Mendengar berita ini, nyonya Jingga jelas tidak terima. Dia tidak akan membiarkan musuh bebuyutannya menang atas keberuntungan yang akan segera diterimanya. Dia merasa harus melakukan sesuatu agar penghargaan itu tidak jadi jatuh ke tangan nyonya Putih.
“Hendak kemana nyonya Jingga?” Sapa Tikus dari atap genteng disela-sela perjalanan sibuk nyonya Jingga menuju suatu tempat.
“Hey kau, Tikus kecil. Turunlah. Aku ingin bicara sebentar." Bukannya menjawab to the point pertanyaan Tikus malah menjawab dengan gelagat yang menakuti Tikus.
“Maaf Nyonya Jingga. Memangnya aku ini bodoh bisa kau perdaya. Kalau aku turun, bisa saja aku akan menjadi santapan lezatmu siang ini," Tikus menjawab dengan nada sekenanya.
“Percayalah, aku sedang tidak lapar sekarang. Aku sedang butuh kawan untuk diskusi” jawab nyonya Jingga.
“Tidak. Kalau kau mau berbicara, silahkan darisana, akan kudengarkan dari sini” jawab Tikus masih tidak percaya.

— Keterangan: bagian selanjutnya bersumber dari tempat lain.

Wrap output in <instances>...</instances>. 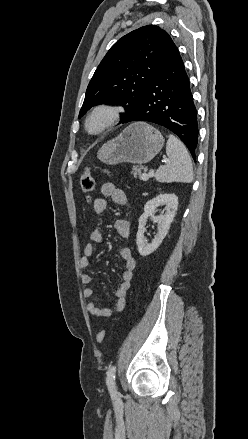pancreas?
Returning a JSON list of instances; mask_svg holds the SVG:
<instances>
[{
  "label": "pancreas",
  "instance_id": "obj_1",
  "mask_svg": "<svg viewBox=\"0 0 248 439\" xmlns=\"http://www.w3.org/2000/svg\"><path fill=\"white\" fill-rule=\"evenodd\" d=\"M144 169L145 168L143 166H134L132 168V174L134 175V177L142 179L143 174H146L145 172H143Z\"/></svg>",
  "mask_w": 248,
  "mask_h": 439
}]
</instances>
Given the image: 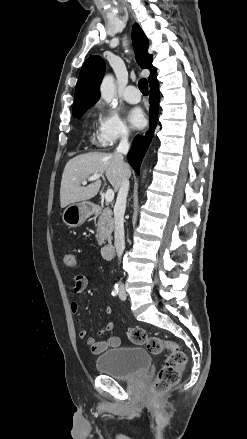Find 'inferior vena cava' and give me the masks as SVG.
Listing matches in <instances>:
<instances>
[{"label":"inferior vena cava","mask_w":247,"mask_h":439,"mask_svg":"<svg viewBox=\"0 0 247 439\" xmlns=\"http://www.w3.org/2000/svg\"><path fill=\"white\" fill-rule=\"evenodd\" d=\"M129 151V142L125 133L116 149V156L122 165H125L123 154ZM129 191V179L124 177L119 188L116 203L114 206V245L118 258L120 259L125 249L124 240V214L126 209V200ZM123 287V285H121Z\"/></svg>","instance_id":"obj_1"}]
</instances>
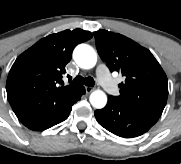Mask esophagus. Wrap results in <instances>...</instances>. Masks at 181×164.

“Baiklah-baiklah. Apa kau juga sudah mendengar berita tentang penobatan istimewa si Putih besok?” Tanya nyonya Jingga membuka diskusinya.
“Iya sudah. Sampaikan ucapan selamatku pada nyonya Putih ya” jawab Tikus dengan senyuman terkesan mengejek.
“Apa menurutmu si Putih secantik itu hingga dia pantas mendapat kalung identitas?” Bukannya nyonya Jingga marah dengan jawaban nyeleneh Tikus, dia malah terlihat semakin sendu.
“Iya, menurutku nyonya Putih cantik dan dia pantas mendapatkan kalung itu” jawab tikus terus jujur.
“Tapi bukankah selama ini semua binatang juga selalu memuji kecantikanku. Meski si Putih juga cantik, tapi kenapa kini si Putih yanglebih terpilih daripada aku?”Jawaban nyonya JIngga malah semakin sedih dan memelas menurut pandangan Tikus.
“Nyonya Jingga, apa kau sedih?”, Tikus lebih memilih menanyakan keadaan nyonya Jingga daripada meneruskan topik perbincangan mereka.
“Bukankah kalau dinilai dari keburukan sifat kami, aku dan Putih sama-sama egois, galak, culas, suka mencuri makanan manusia, dan suka menggangu binatang lain. Tapi kenapa harus Putih yang mendapatkan penghargaan itu?” Melas nyonya Jingga lagi.
“Tenanglah nyonya Jingga. Mungkin nyonya Putih ada kelebihan lain yang dinilai manusia lebih baik dari padamu. Seperti misalnya, kemarin aku dapat informasi kalau nyonya Putih telah berhasil mengusir gangguan si ular berbisa yang akan menyerang anak manusia” Jawab Tikus menenangkan.
“Ha. Benarkah? Jadi itu alasan penghargaan itu akan diberikan padanya? Hey tikus, bukankah itu hanya kesempatan yang kebetulan dia dapatkan yang dinilai luar biasa? Hanya begitu saja aku juga bisa. Semua kucingpun bisa mengusir binatang ganas sekelas ular dengan kuku tajam yang kami miliki. Bukan hanya si Putih saja," respon nyonya Jingga masih tidak terima.
“Aku tidak bisa yakin dengan itu nyonya Jingga. Tapi menurutku kerja keras nyonya Putih itu sangat patut dihargai," Jawab tikus mempertahankan penilaiannya.
Tanpa melanjutkan komentar, nyonya Jingga langsung mengejar Tikus jujur itu sampai dapat.
TAMAT
Pesan moral:
-Penilaian burukmu terhadap orang lain, belum tentu seburuk penilaian orang lain terhadapnya. Bisa saja atas kedengkianmu sendiri, membuatmu sulit menemukan kebaikan yang ada pada diri seseorang.
-Percuma kita mempengaruhi orang lain atas penilaian buruk kita terhadap sesuatu atau seseorang, sebelum orang lain itu menemukannya keburukan itu sendiri.